Even if the comic did appear first, being a comic book adaptation of a live-action movie would make Konga (no relation, by the way) no more a toon than The Magic Sword (1962), Operation Bikini (1963), Santa Claus Conquers the Martians (1964) or any other Hollywood property that got turned into a Dell "Movie Classic". What made it different was that Charlton put out a second issue, and continued it bimonthly afterward. This put it in a class with Charlton's Gorgo and Reptilicus, rather than that of Gold Key's Fantastic Voyage or Fawcett's When Worlds Collide. As it is, Konga is better known as a comic book character than for his role in an American International Pictures production.

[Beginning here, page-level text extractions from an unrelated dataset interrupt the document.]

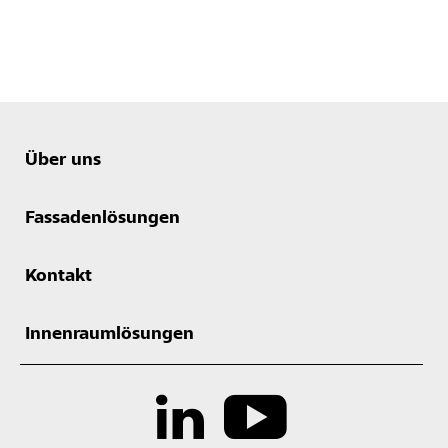
Über uns
Fassadenlösungen
Kontakt
Innenraumlösungen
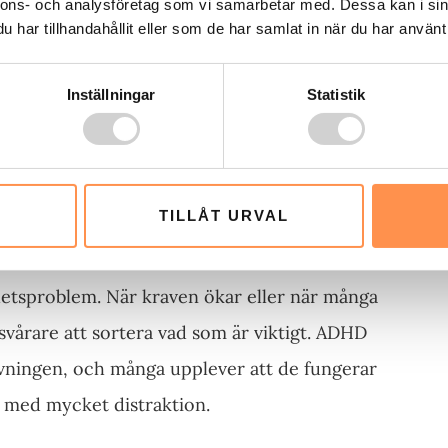
nnons- och analysföretag som vi samarbetar med. Dessa kan i sin
rkar andra funktioner
har tillhandahållit eller som de har samlat in när du har använt 
lar av vardagen. När fokus brister kan det
Inställningar
Statistik
te registreras ordentligt. Det kan också
ing. ADHD uppmärksamhet hänger därför nära
årigheterna sällan uppstår isolerat.
TILLÅT URVAL
betydelse
hetsproblem. När kraven ökar eller när många
årare att sortera vad som är viktigt. ADHD
vningen, och många upplever att de fungerar
r med mycket distraktion.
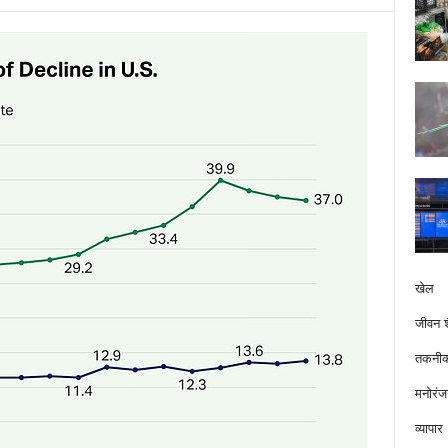
खेल
जीवन श
तकनीक
मनोरंज
व्यापार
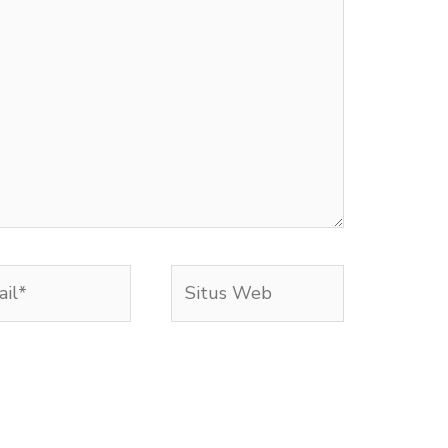
l*
Situs
Web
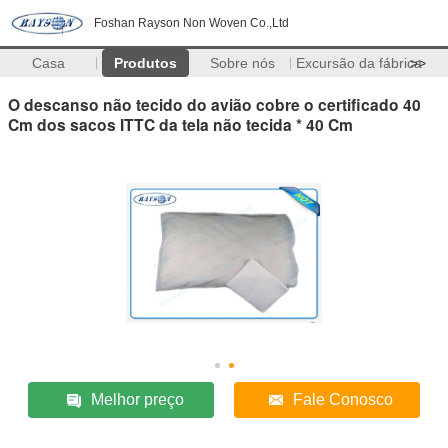
Foshan Rayson Non Woven Co.,Ltd
Casa
Produtos
Sobre nós
Excursão da fábrica
>>
O descanso não tecido do avião cobre o certificado 40
Cm dos sacos ITTC da tela não tecida * 40 Cm
Melhor preço
Fale Conosco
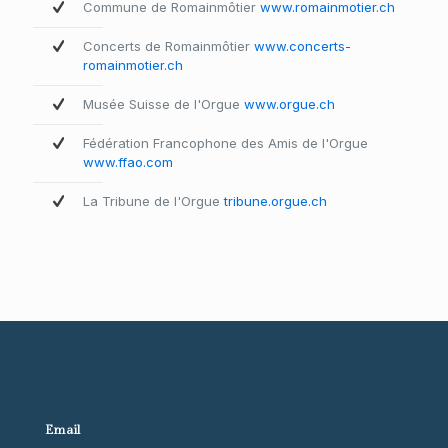
Commune de Romainmôtier
www.romainmotier.ch
Concerts de Romainmôtier
www.concerts-
romainmotier.ch
Musée Suisse de l'Orgue
www.orgue.ch
Fédération Francophone des Amis de l'Orgue
www.ffao.com
La Tribune de l'Orgue
tribune.orgue.ch
Email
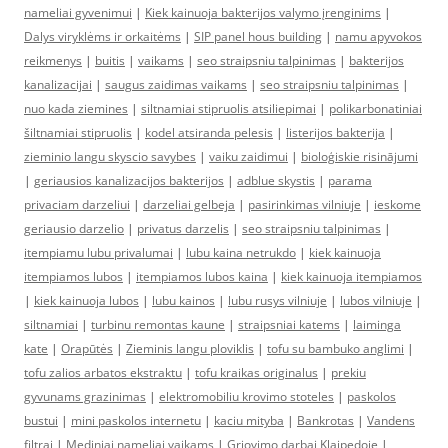
nameliai gyvenimui
|
Kiek kainuoja bakterijos valymo įrenginims
|
Dalys viryklėms ir orkaitėms
|
SIP panel hous building
|
namu apyvokos
reikmenys
|
buitis
|
vaikams
|
seo straipsniu talpinimas
|
bakterijos
kanalizacijai
|
saugus zaidimas vaikams
|
seo straipsniu talpinimas
|
nuo kada ziemines
|
siltnamiai stipruolis atsiliepimai
|
polikarbonatiniai
šiltnamiai stipruolis
|
kodel atsiranda pelesis
|
listerijos bakterija
|
zieminio langu skyscio savybes
|
vaiku zaidimui
|
bioloģiskie risinājumi
|
geriausios kanalizacijos bakterijos
|
adblue skystis
|
parama
privaciam darzeliui
|
darzeliai gelbeja
|
pasirinkimas vilniuje
|
ieskome
geriausio darzelio
|
privatus darzelis
|
seo straipsniu talpinimas
|
itempiamu lubu privalumai
|
lubu kaina netrukdo
|
kiek kainuoja
itempiamos lubos
|
itempiamos lubos kaina
|
kiek kainuoja itempiamos
|
kiek kainuoja lubos
|
lubu kainos
|
lubu rusys vilniuje
|
lubos vilniuje
|
siltnamiai
|
turbinu remontas kaune
|
straipsniai katems
|
laiminga
kate
|
Orapūtės
|
Zieminis langu ploviklis
|
tofu su bambuko anglimi
|
tofu zalios arbatos ekstraktu
|
tofu kraikas originalus
|
prekiu
gyvunams grazinimas
|
elektromobiliu krovimo stoteles
|
paskolos
bustui
|
mini paskolos internetu
|
kaciu mityba
|
Bankrotas
|
Vandens
filtrai
|
Mediniai nameliai vaikams
|
Griovimo darbai Klaipedoje
|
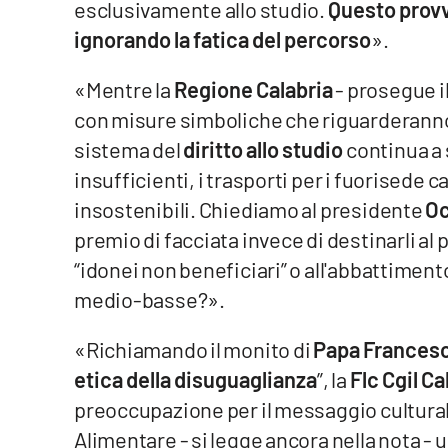
esclusivamente allo studio.
Questo provv
ignorando la fatica del percorso
».
Reggio Calabria
«Mentre la
Regione Calabria
- prosegue i
Cosenza
con misure simboliche che riguarderanno
Lamezia Terme
sistema del
diritto allo studio
continua a 
insufficienti, i trasporti per i fuorisede ca
Progetti
insostenibili. Chiediamo al presidente
Oc
speciali
premio di facciata invece di destinarli al
Buona Sanità Calabria
“idonei non beneficiari” o all'abbattimento
medio-basse?».
La
Calabriavisione
«Richiamando il monito di
Papa Frances
Destinazioni
etica della disuguaglianza
”, la
Flc Cgil Ca
preoccupazione per il messaggio cultura
Eventi
Alimentare - si legge ancora nella nota - u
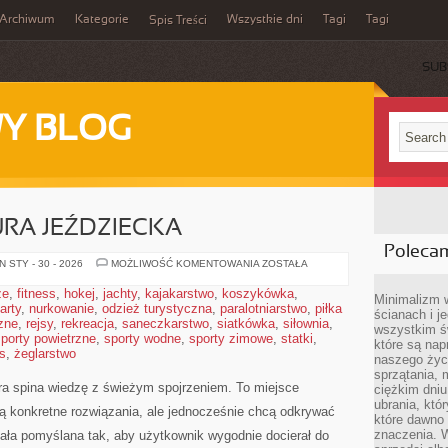
Archiwum
Kategorie
Wszystkie dni
Tagi
Tagi
Spis Treści
SUB
Y BLOG
URA JEŹDZIECKA
Poleca
HISTORIA
 STY - 30 - 2026
MOŻLIWOŚĆ KOMENTOWANIA
ZOSTAŁA
I
KULTURA
że
,
fitness
,
hokej
,
jachty
,
kajakarstwo
,
koszykówka
,
JEŹDZIECKA
Minimalizm 
arty
,
nurkowanie
,
odzież turystyczna
,
paralotniarstwo
,
piłka
ścianach i j
zne
,
rejsy
,
rekreacja
,
saneczkarstwo
,
siatkówka
,
siłownia
,
wszystkim ś
porty powietrzne
,
sporty wodne
,
sporty zimowe
,
statki
,
które są nap
s
,
żeglarstwo
naszego życ
sprzątania, 
tóra spina wiedzę z świeżym spojrzeniem. To miejsce
ciężkim dniu
ubrania, któ
ją konkretne rozwiązania, ale jednocześnie chcą odkrywać
które dawno 
znaczenia. W
tała pomyślana tak, aby użytkownik wygodnie docierał do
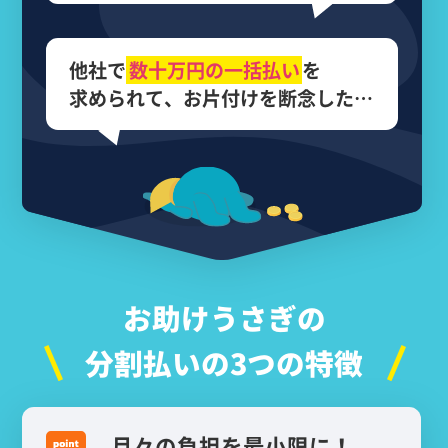
他社で
数十万円の
一括払い
を
求められて、
お片付けを断念した…
お助けうさぎの
分割払いの3つの特徴
月々の負担を最小限に！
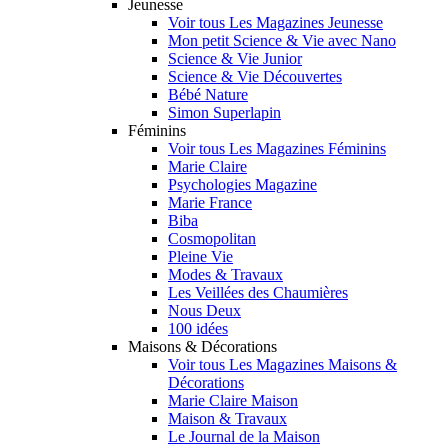
Jeunesse
Voir tous Les Magazines Jeunesse
Mon petit Science & Vie avec Nano
Science & Vie Junior
Science & Vie Découvertes
Bébé Nature
Simon Superlapin
Féminins
Voir tous Les Magazines Féminins
Marie Claire
Psychologies Magazine
Marie France
Biba
Cosmopolitan
Pleine Vie
Modes & Travaux
Les Veillées des Chaumières
Nous Deux
100 idées
Maisons & Décorations
Voir tous Les Magazines Maisons &
Décorations
Marie Claire Maison
Maison & Travaux
Le Journal de la Maison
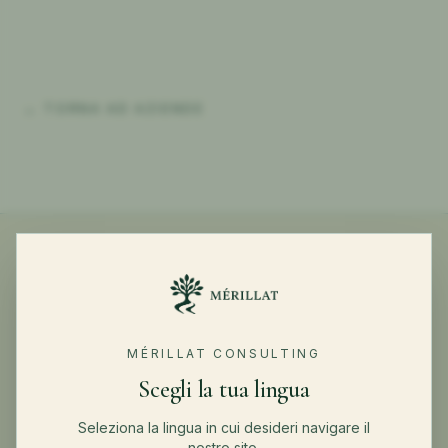
←
TORNA AD AZIENDE
SETTORI COLLEGATI
MÉRILLAT CONSULTING
Scegli la tua lingua
PMI & Mid-market
→
Seleziona la lingua in cui desideri navigare il
nostro sito.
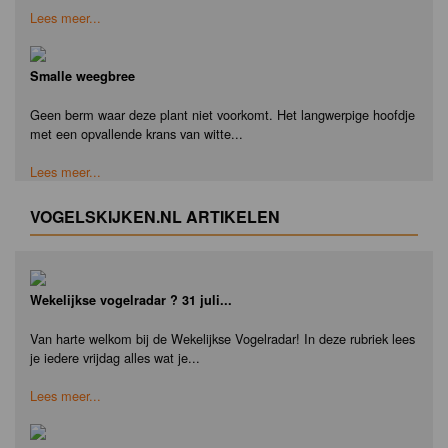
Lees meer...
Smalle weegbree
Geen berm waar deze plant niet voorkomt. Het langwerpige hoofdje
met een opvallende krans van witte...
Lees meer...
VOGELSKIJKEN.NL ARTIKELEN
Wekelijkse vogelradar ? 31 juli...
Van harte welkom bij de Wekelijkse Vogelradar! In deze rubriek lees
je iedere vrijdag alles wat je...
Lees meer...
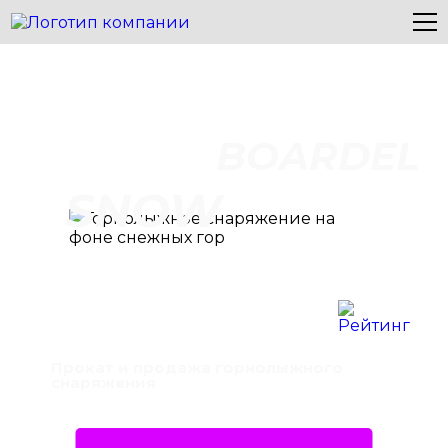
BOARDEL
SNOW
Прокат и продажа горнолыжного
снаряжения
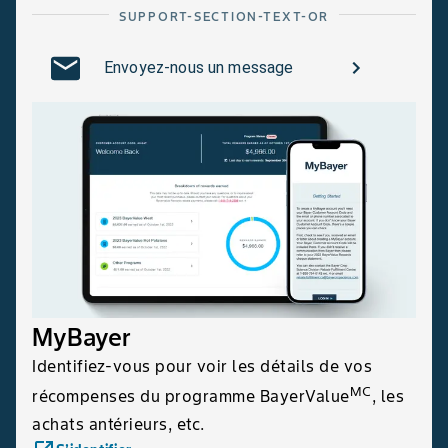
SUPPORT-SECTION-TEXT-OR
Envoyez-nous un message
MyBayer
Identifiez-vous pour voir les détails de vos
MC
récompenses du programme BayerValue
, les
achats antérieurs, etc.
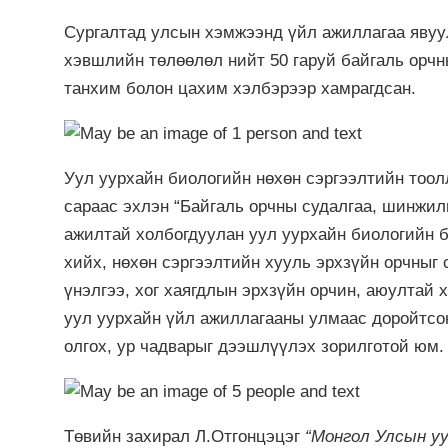
Сургалтад улсын хэмжээнд үйл ажиллагаа явуу
хэвшлийн төлөөлөл нийт 50 гаруй байгаль орчн
танхим болон цахим хэлбэрээр хамрагдсан.
Уул уурхайн биологийн нөхөн сэргээлтийн тоо
сараас эхлэн “Байгаль орчны судалгаа, шинжил
ажилтай холбогдуулан уул уурхайн биологийн б
хийх, нөхөн сэргээлтийн хууль эрхзүйн орчныг
үнэлгээ, хог хаягдлын эрхзүйн орчин, аюултай х
уул уурхайн үйл ажиллагааны улмаас доройтсон
олгох, ур чадварыг дээшлүүлэх зорилготой юм.
Төвийн захирал Л.Отгонцэцэг
“Монгол Улсын уу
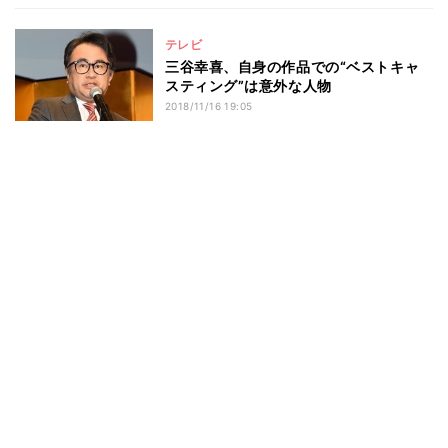
テレビ
三谷幸喜、自身の作品での“ベストキャ
スティング”は意外な人物
2018/11/16 19:05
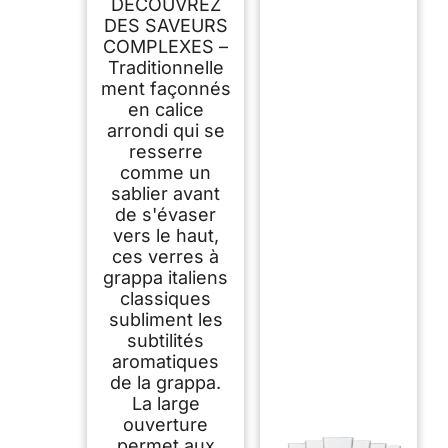
DÉCOUVREZ
Petits Verres à Pied
Longs pour Liqueur,
DES SAVEURS
Apéritif, Digestif et
COMPLEXES –
Cordiaux | Verrerie
Traditionnelle
Italienne en Forme
de Tulipe pour la
ment façonnés
Dégustation
en calice
arrondi qui se
resserre
comme un
sablier avant
de s'évaser
vers le haut,
ces verres à
grappa italiens
classiques
subliment les
subtilités
aromatiques
de la grappa.
La large
ouverture
permet aux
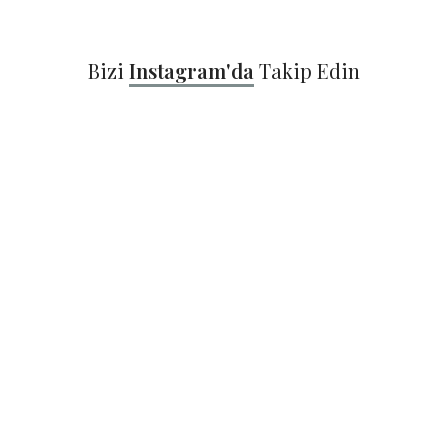
Bizi
Instagram'da
Takip Edin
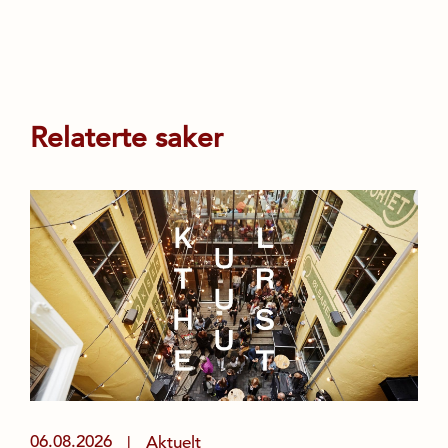
Relaterte saker
06.08.2026
Aktuelt
|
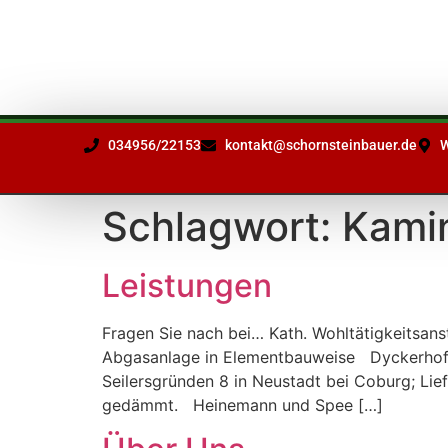
Ihr Partner
in Sachen
Schornsteinfragen
034956/22153
kontakt@schornsteinbauer.de
W
Schlagwort:
Kami
Leistungen
Fragen Sie nach bei… Kath. Wohltätigkeitsanst
Abgasanlage in Elementbauweise Dyckerhoff
Seilersgründen 8 in Neustadt bei Coburg; Li
gedämmt. Heinemann und Spee […]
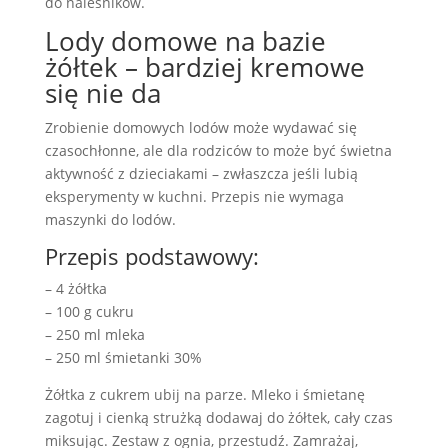
do naleśników.
Lody domowe na bazie
żółtek – bardziej kremowe
się nie da
Zrobienie domowych lodów może wydawać się
czasochłonne, ale dla rodziców to może być świetna
aktywność z dzieciakami – zwłaszcza jeśli lubią
eksperymenty w kuchni. Przepis nie wymaga
maszynki do lodów.
Przepis podstawowy:
– 4 żółtka
– 100 g cukru
– 250 ml mleka
– 250 ml śmietanki 30%
Żółtka z cukrem ubij na parze. Mleko i śmietanę
zagotuj i cienką strużką dodawaj do żółtek, cały czas
miksując. Zestaw z ognia, przestudź. Zamrażaj,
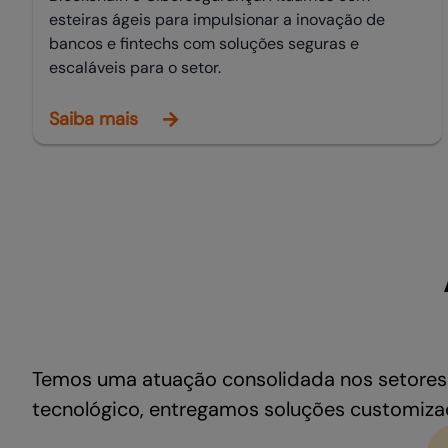
esteiras ágeis para impulsionar a inovação de
bancos e fintechs com soluções seguras e
escaláveis para o setor.
Saiba mais
Temos uma atuação consolidada nos setores 
tecnológico, entregamos soluções customiza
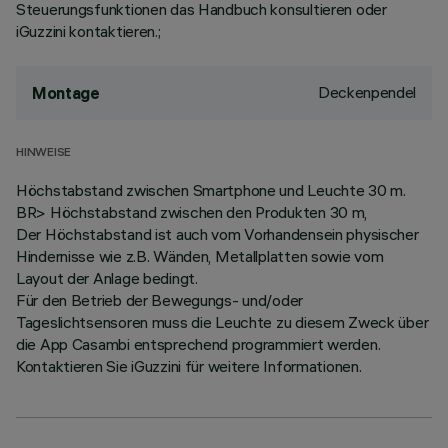
Steuerungsfunktionen das Handbuch konsultieren oder
iGuzzini kontaktieren.;
Deckenpendel
Montage
HINWEISE
Höchstabstand zwischen Smartphone und Leuchte 30 m.
BR> Höchstabstand zwischen den Produkten 30 m,
Der Höchstabstand ist auch vom Vorhandensein physischer
Hindernisse wie z.B. Wänden, Metallplatten sowie vom
Layout der Anlage bedingt.
Für den Betrieb der Bewegungs- und/oder
Tageslichtsensoren muss die Leuchte zu diesem Zweck über
die App Casambi entsprechend programmiert werden.
Kontaktieren Sie iGuzzini für weitere Informationen.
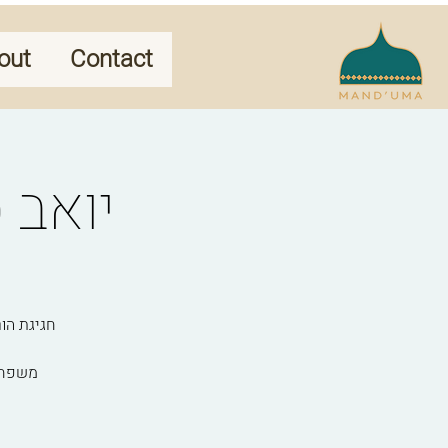
out
Contact
מסיבת משפחות- J
משפחות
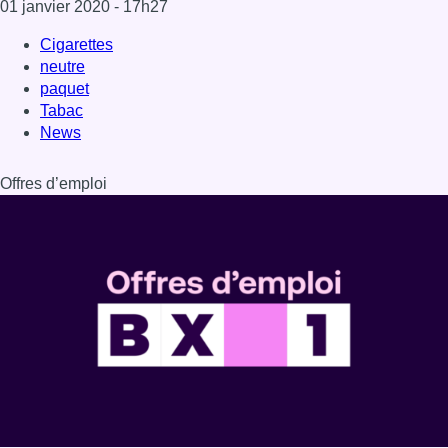
Dernière émission
Voir nos dernières émissions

Konga started out as a chimpanzee in the possession of Professor Charles Decker (Michael Gough, who played Alfred in 1990s Batman films). Decker had acquired cute li'l Konga during an African adventure in which he'd also acquired a chemical way to make living things grow to enormous size. Needless to say, the chimp and the chemical got together before too much screen time had gone by (or before too many comics pages had been turned) as Decker attempted to use Konga in a typical mad scientist scheme. The transformation seems to have had the unexpected side effect of turning Konga into a gorilla. Poor guy — the only reason he committed murder was because he was under Decker's mind control, and they treated him the way they always treat giant apes, i.e., killed him. His only consolation was, Decker got it in the neck before he did.

But Konga, at least, got better. He was de-killed in Konga #2 (August, 1961), also by Gill and Ditko, then got involved in a new adventure with each new issue. Later issues were drawn by the team of Bill Montes, pencils and Ernie Bache, inks (Fightin' Five, Sarge Steel). The series lasted 23 issues, ending in November, 1965. With #24 (September, 1966), it was re-titled Fantastic Giants, which lasted one issue, reprinting early Ditko Gorgo and Konga stories. Along the way, he appeared in two issues of Konga's Revenge; and in 1968, that title was also used for a one-issue revival, which reprinted a 1964 story. The title Konga's Revenge doesn't seem ever to have been used for a movie.

At one point in its production, the movie Konga had the working title I Was a Teenage Gorilla, reminiscent of I Was a Teenage Werewolf and I Was a Teenage Frankenstein (both 1957), which sparked a minor genre of spoofs with titles like I Was a Teenage Intellectual (1999) and I Was a Teenage Geek (2004). It's hard to imagine that title being put on the film as it finally turned out, but one can imagine an alternate version with no chimp, where a teenage character gets shot up with the mad scientist juice. How that would have affected any comics version is anybody's guess.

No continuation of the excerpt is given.